Stephan:  Biased, sure. But the core points in this report are accurate. While we have been enriching the top 2 per cent in our society, eschewing banal things like rebuilding an infrastructure that dates back to Depression programs, and post WW II building. America's problems arise from its own choices not external forces.

For the frequent traveler, there is a stark dichotomy across the world. Almost without exception, traveling with an Asian carrier to any Asian airport is a pleasure. In contrast, using any airline domiciled in Europe or North America with passage through airports in that part of the world is stunningly inconvenient. Your plane for one – the Asian carriers’ jet, like its European counterpart, was assembled either in Seattle or in Toulouse, France, but it is a million miles away from the aircraft you are used to flying within Europe or North America. Plonk yourself down on a suspiciously comfortable seat and there is the large television panel with an array of entertainment.
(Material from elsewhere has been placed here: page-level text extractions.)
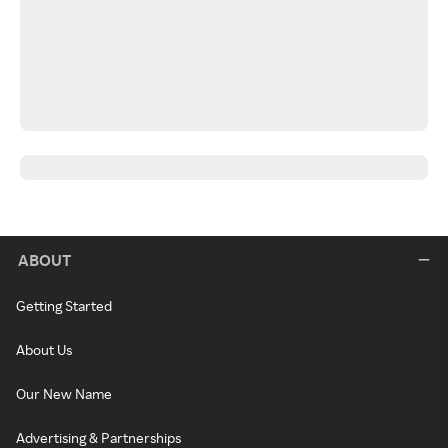
ABOUT
Getting Started
About Us
Our New Name
Advertising & Partnerships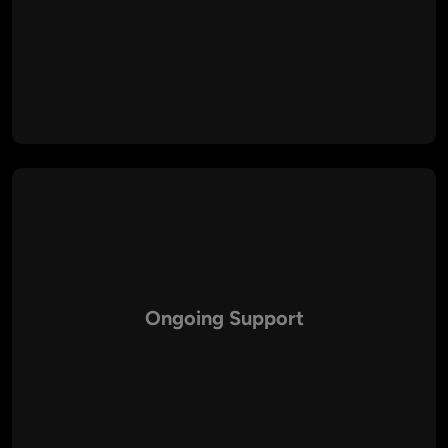
Our developers follow best coding practices to ensure
optimal speed, reliability, and performance across all
platforms.
Ongoing Support
We provide end-to-end maintenance, updates, and support
to ensure your PHP solutions remain secure and up-to-date.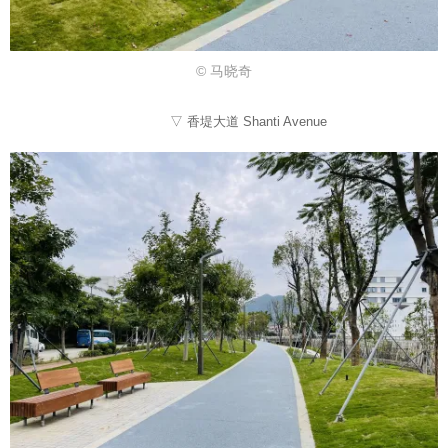
© 马晓奇
▽ 香堤大道 Shanti Avenue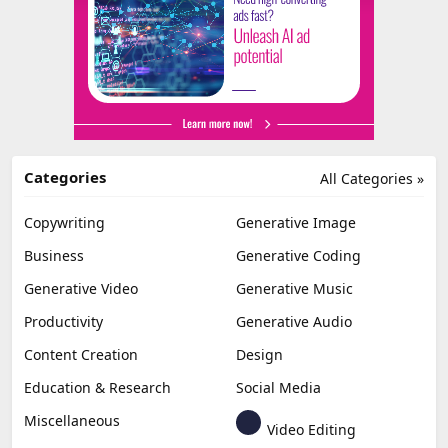
Categories
All Categories »
Copywriting
Generative Image
Business
Generative Coding
Generative Video
Generative Music
Productivity
Generative Audio
Content Creation
Design
Education & Research
Social Media
Miscellaneous
Video Editing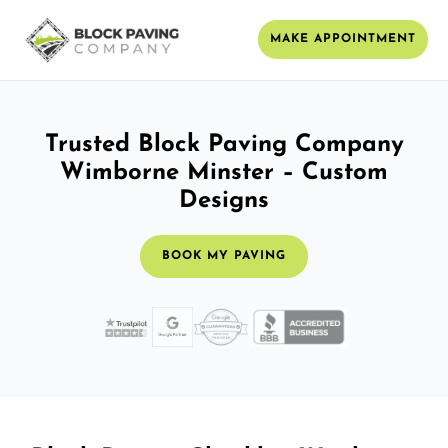
MAKE APPOINTMENT
Trusted Block Paving Company
Wimborne Minster – Custom
Designs
BOOK MY PAVING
Great food, courteous service. And then you remember, this is the ‘economy’ class, which beats the ‘business’ class on any European or American airline. Deplane and walk past the immigration without much fuss; as you reach the baggage belts you are shocked to find your checked-in baggage already there. Then you look up and see rows of baggage belts in either direction, all quietly whirring away and depositing their contents with an almost sinister efficiency. Recovering from the shock, you recall the last time […]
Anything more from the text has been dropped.